Comprehensive Summary
This study aims to determine whether a hybrid LSTM (Long-Short Term Memory) and Attention model, along with a sliding window data preprocessing method would allow for more accurate diagnosis of autism. By using a lightweight hybrid model based on the LSTM and Attention mechanisms, along with a residual block channel combined with an Attention channel, feature fusion is allowed, and this method produces an accuracy of 81.1% on the HO brain atlas. Also, through the construction of a Top-N brain functional connectivity topological structure maps, patients and normal controls can be compared through calculation of their average Pearson correlation coefficient in varying brain atlases, improving the accuracy and reliability of autism identification from the dataset. The model proposed in this study was able to outperform single models that were based on either Attention or LSTM, with the best performance on AAL, CC200, CC400, DOS, and HO compared to other classification methods on ROI time series. Furthermore, through the Top-N brain functional connectivity topological structure maps, functional connections were identified, anatomical regions involved were evaluated, and their abnormalities aligned with established findings in ASD literature.
Outcomes and Implications
This research is relevant as autism diagnosis is currently on the rise in the US, a large concern as articles like ‘Is There An Autism Epidemic?’ published by John Hopkins Bloomberg School of Public Health proliferate in the media.
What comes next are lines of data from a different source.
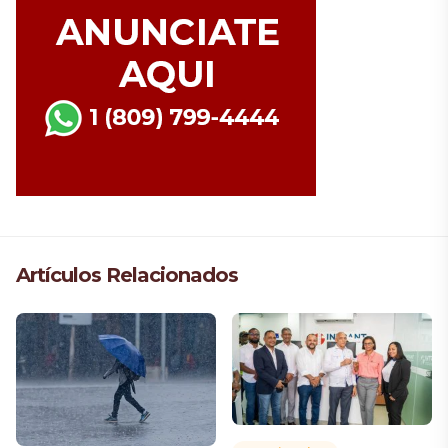
Artículos Relacionados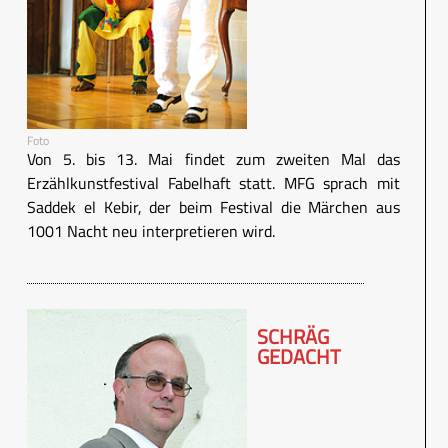
Foto
Von 5. bis 13. Mai findet zum zweiten Mal das
Erzählkunstfestival Fabelhaft statt. MFG sprach mit
Saddek el Kebir, der beim Festival die Märchen aus
1001 Nacht neu interpretieren wird.
SCHRÄG
GEDACHT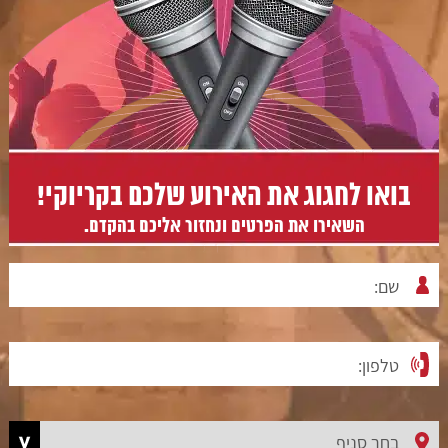
בואו לחגוג את האירוע שלכם בקריוקי!
השאירו את הפרטים ונחזור אליכם בהקדם.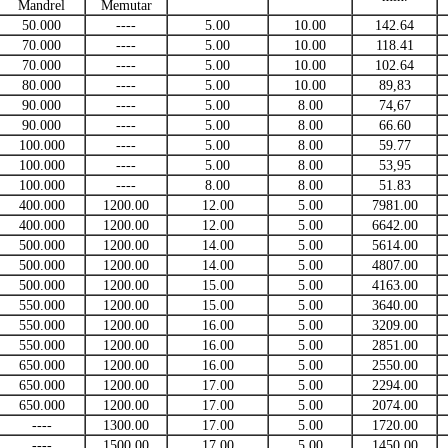
Mandrel
Memutar
50.000
----
5.00
10.00
142.64
70.000
----
5.00
10.00
118.41
70.000
----
5.00
10.00
102.64
80.000
----
5.00
10.00
89,83
90.000
----
5.00
8.00
74,67
90.000
----
5.00
8.00
66.60
100.000
----
5.00
8.00
59.77
100.000
----
5.00
8.00
53,95
100.000
----
8.00
8.00
51.83
400.000
1200.00
12.00
5.00
7981.00
400.000
1200.00
12.00
5.00
6642.00
500.000
1200.00
14.00
5.00
5614.00
500.000
1200.00
14.00
5.00
4807.00
500.000
1200.00
15.00
5.00
4163.00
550.000
1200.00
15.00
5.00
3640.00
550.000
1200.00
16.00
5.00
3209.00
550.000
1200.00
16.00
5.00
2851.00
650.000
1200.00
16.00
5.00
2550.00
650.000
1200.00
17.00
5.00
2294.00
650.000
1200.00
17.00
5.00
2074.00
----
1300.00
17.00
5.00
1720.00
----
1500.00
17.00
5.00
1450.00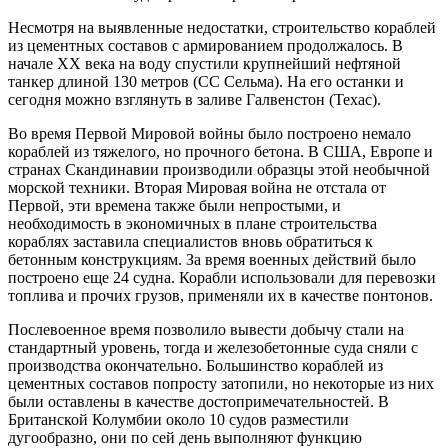
Несмотря на выявленные недостатки, строительство кораблей
из цементных составов с армированием продолжалось. В
начале XX века на воду спустили крупнейший нефтяной
танкер длиной 130 метров (СС Сельма). На его останки и
сегодня можно взглянуть в заливе Галвенстон (Техас).
Во время Первой Мировой войны было построено немало
кораблей из тяжелого, но прочного бетона. В США, Европе и
странах Скандинавии производили образцы этой необычной
морской техники. Вторая Мировая война не отстала от
Первой, эти времена также были непростыми, и
необходимость в экономичных в плане строительства
кораблях заставила специалистов вновь обратиться к
бетонным конструкциям. За время военных действий было
построено еще 24 судна. Корабли использовали для перевозки
топлива и прочих грузов, применяли их в качестве понтонов.
Послевоенное время позволило вывести добычу стали на
стандартный уровень, тогда и железобетонные суда сняли с
производства окончательно. Большинство кораблей из
цементных составов попросту затопили, но некоторые из них
были оставлены в качестве достопримечательностей. В
Британской Колумбии около 10 судов разместили
дугообразно, они по сей день выполняют функцию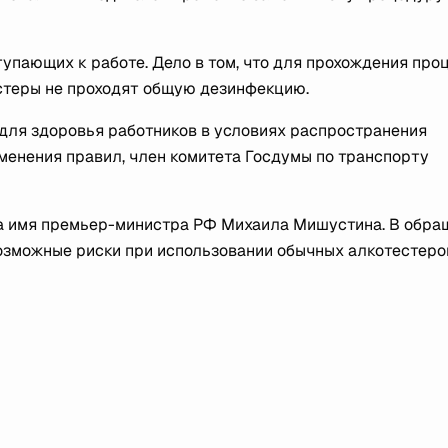
тупающих к работе. Дело в том, что для прохождения пр
стеры не проходят общую дезинфекцию.
для здоровья работников в условиях распространения
менения правил, член комитета Госдумы по транспорту
а имя премьер-министра РФ Михаила Мишустина. В обра
озможные риски при использовании обычных алкотестеро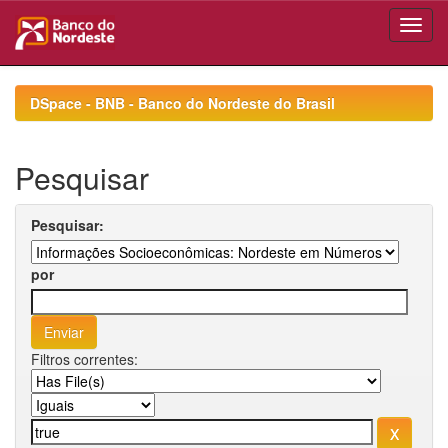
Skip
navigation
DSpace - BNB - Banco do Nordeste do Brasil
Pesquisar
Pesquisar:
por
Filtros correntes: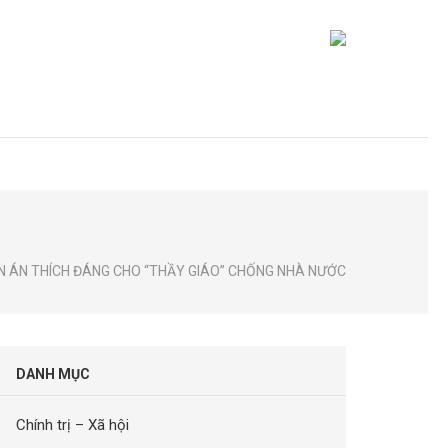
N ÁN THÍCH ĐÁNG CHO “THẦY GIÁO” CHỐNG NHÀ NƯỚC
DANH MỤC
Chính trị – Xã hội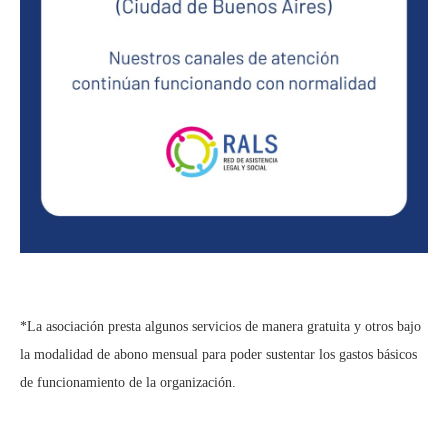
*La asociación presta algunos servicios de manera gratuita y otros bajo
la modalidad de abono mensual para poder sustentar los gastos básicos
de funcionamiento de la organización.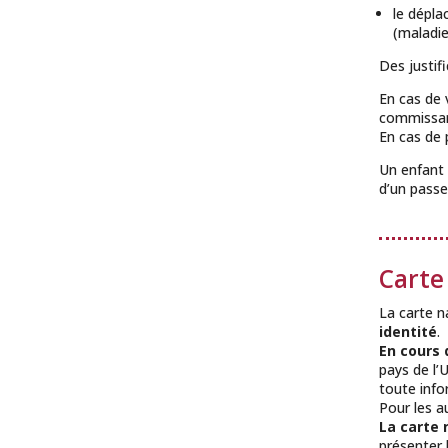
le dépla
(maladie
Des justifi
En cas de v
commissari
En cas de 
Un enfant n
d’un passe
Carte
La carte n
identité
.
En cours 
pays de l’
toute inf
Pour les a
La carte 
présenter 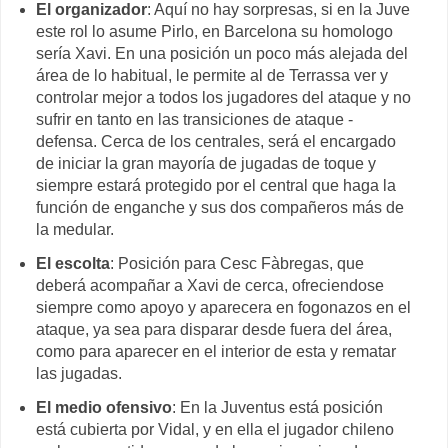
El organizador
: Aquí no hay sorpresas, si en la Juve
este rol lo asume Pirlo, en Barcelona su homologo
sería Xavi. En una posición un poco más alejada del
área de lo habitual, le permite al de Terrassa ver y
controlar mejor a todos los jugadores del ataque y no
sufrir en tanto en las transiciones de ataque -
defensa. Cerca de los centrales, será el encargado
de iniciar la gran mayoría de jugadas de toque y
siempre estará protegido por el central que haga la
función de enganche y sus dos compañeros más de
la medular.
El escolta
: Posición para Cesc Fàbregas, que
deberá acompañar a Xavi de cerca, ofreciendose
siempre como apoyo y aparecera en fogonazos en el
ataque, ya sea para disparar desde fuera del área,
como para aparecer en el interior de esta y rematar
las jugadas.
El medio ofensivo
: En la Juventus está posición
está cubierta por Vidal, y en ella el jugador chileno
It is well-known that early diagnosis of autism enhances the effectiveness of intervention strategies, and even more important is accurate diagnoses. Currently, the ADOS and ADI-R models are subjective and not generalizable, varying from physician to physician, but by the creation of an objective model with reproducible accuracy, autism diagnosis can become more reliable and allow for early intervention and better treatment outcomes.